Azure SQL Managed Instances and Database Corruption

Last Updated 6 years ago

Disclaimer: I love Azure SQL Managed Instances (MIs) so far. They’re really cool, and I’m having a fun time playing with them. I’m about to describe a bug, and I’m sure this bug will be fixed soon, so it shouldn’t stop you from previewing Managed Instances. This post is not “MIs are t3h suxxors” – it’s just making sure you understand that this is new technology, and if you’re going to bet your business on new technology, you need to test it by pushing the limits. That’s what we do here. This isn’t the kind of blog that mindlessly parrots press releases: we’re real world users, so we beat the hell out of technology before we recommend it to customers. I’m sharing this to explain the kind of work we do, and why we put so much effort into getting tools like sp_Blitz so you can get the right alerts at the right time. Now, on with the show.

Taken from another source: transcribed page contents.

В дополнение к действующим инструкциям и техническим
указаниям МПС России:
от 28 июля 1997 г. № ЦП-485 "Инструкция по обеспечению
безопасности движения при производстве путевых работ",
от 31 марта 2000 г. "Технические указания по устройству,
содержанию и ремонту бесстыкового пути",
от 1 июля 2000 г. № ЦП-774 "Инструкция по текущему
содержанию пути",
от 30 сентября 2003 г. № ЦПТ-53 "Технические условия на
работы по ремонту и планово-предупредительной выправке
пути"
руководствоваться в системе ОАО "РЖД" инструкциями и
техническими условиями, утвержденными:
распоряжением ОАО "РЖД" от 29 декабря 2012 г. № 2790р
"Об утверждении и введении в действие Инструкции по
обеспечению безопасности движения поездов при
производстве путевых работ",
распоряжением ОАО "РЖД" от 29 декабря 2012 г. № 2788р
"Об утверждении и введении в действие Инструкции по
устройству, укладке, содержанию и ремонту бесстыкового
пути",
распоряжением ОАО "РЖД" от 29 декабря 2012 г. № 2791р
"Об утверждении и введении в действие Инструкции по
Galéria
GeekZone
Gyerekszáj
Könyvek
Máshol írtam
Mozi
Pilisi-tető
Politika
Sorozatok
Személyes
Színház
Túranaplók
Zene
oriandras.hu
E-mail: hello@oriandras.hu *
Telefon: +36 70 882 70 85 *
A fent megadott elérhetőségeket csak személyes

Corruption has always been kind of a gray area in Azure’s Platform-as-a-Service offerings. Yes, Microsoft manages your backups, and they can recover the entire database to a point in time for you, but it’s not clear what happens if you want to attempt corruption repair for specific objects. It’s not like you get access to the log backups and can do a page level restore.

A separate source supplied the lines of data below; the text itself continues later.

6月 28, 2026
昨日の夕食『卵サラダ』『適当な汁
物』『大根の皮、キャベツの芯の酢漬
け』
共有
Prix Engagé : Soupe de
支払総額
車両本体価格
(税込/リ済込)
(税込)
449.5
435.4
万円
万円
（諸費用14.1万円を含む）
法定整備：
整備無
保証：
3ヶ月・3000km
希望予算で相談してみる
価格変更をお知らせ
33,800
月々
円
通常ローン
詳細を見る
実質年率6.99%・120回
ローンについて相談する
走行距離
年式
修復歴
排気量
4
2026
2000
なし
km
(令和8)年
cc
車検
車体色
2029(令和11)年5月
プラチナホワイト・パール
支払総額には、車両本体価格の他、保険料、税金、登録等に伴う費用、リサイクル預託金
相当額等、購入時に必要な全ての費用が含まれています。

(I can hear the cloud zealots screaming already, “There’s no corruption in the cloud!” Buckle up, watch, and learn.)

So while working on getting sp_Blitz fully compatible with MIs, I found it pretty interesting that Microsoft isn’t running CHECKDB for you. When sp_Blitz returned an alert about CHECKDB not being run, I thought it was a bug in sp_Blitz until I dug deeper:

When they say the robots are taking your job, I guess they’re doing exactly the same kind of job you would do. Don’t lie: I’ve seen a lot of your servers, and you suck at corruption detection and recovery too. The robot is taking your exact job. Probably going to take smoke breaks even though he doesn’t smoke, just like you.

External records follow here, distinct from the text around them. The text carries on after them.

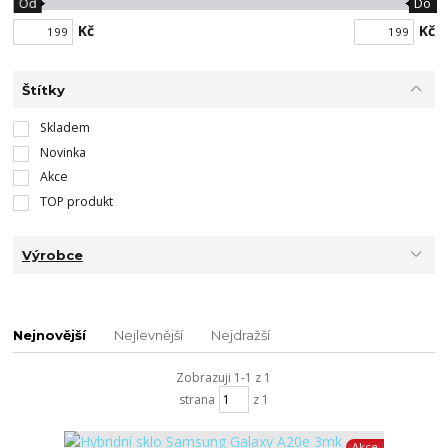
Od
Do
Kč
Kč
Štítky
Skladem
Novinka
Akce
TOP produkt
Výrobce
Nejnovější
Nejlevnější
Nejdražší
Zobrazuji 1-1 z 1
strana
z 1
Akce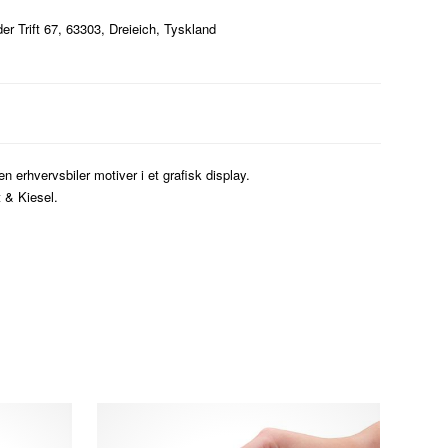
 Trift 67, 63303, Dreieich, Tyskland
erhvervsbiler motiver i et grafisk display.
 & Kiesel.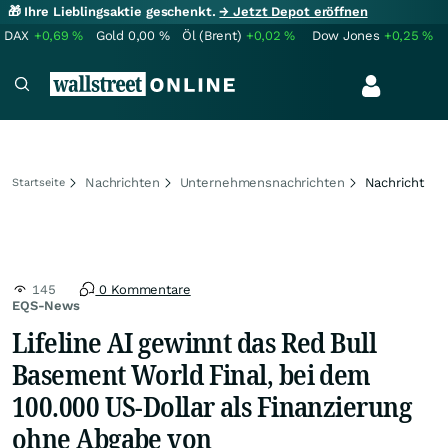
🎁 Ihre Lieblingsaktie geschenkt.
→ Jetzt Depot eröffnen
DAX
+0,69
%
Gold
0,00
%
Öl (Brent)
+0,02
%
Dow Jones
+0,25
%
Nachrichten
Unternehmensnachrichten
Nachricht
Startseite
145
0 Kommentare
EQS-News
Lifeline AI gewinnt das Red Bull
Basement World Final, bei dem
100.000 US-Dollar als Finanzierung
ohne Abgabe von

Note that neither maintenance plans nor Ola Hallengren’s maintenance scripts will work in MIs yet either: MI’s SQL Agent doesn’t support those kinds of scheduled tasks yet. (Props to Erik for catching that one.)

MIs might have a first line of defense in Automatic Page Repair. With mirroring and AGs, when the primary detects corruption, it’ll ask the secondary replicas for a clean copy of the page, repair it on the fly, and log it in sys.dm_hadr_auto_page_repair or sys.dm_db_mirroring_auto_page_repair. So I wondered, if the new HA/DR fabric solution isn’t showing replicas in the usual AG replica DMVs, do we get automatic page repair? I bet we do, because the startup error log shows this:

Note that even model and msdb are in that list, and in other parts of the log, master is shown as replicatedmaster. That’s kinda awesome – it’d be amazing if we get automatic page repair for system databases, too.

Side note – even with automatic page repair, if SQL Server writes trash data into the database, you end up with corrupt copies of the data everywhere. Classic examples include the 2012/2014 online index rebuild bug, the 2008-2014 UPDATE/NOLOCK bug, the 2008 compressed partitioned table bug, the 2008-2012 table variable bug, etc. These aren’t common issues by any means, and they’re all fixed today. However, for every bug, there was a range of time where it was active in the field and wasn’t fixed, and that’s what I’m worried about. No software is bug-free – so what happens when we hit a bug?

Let’s find out.

Testing Corruption of the Master Database

Corruption happens. It’s just a fact of life – storage is gonna fail. Microsoft’s SLAs for storage only give you 3-4 9’s, and there’s nothing in there about never losing your data. Nothing against Azure, either – I’ve lost entire VMs in AWS due to storage corruption.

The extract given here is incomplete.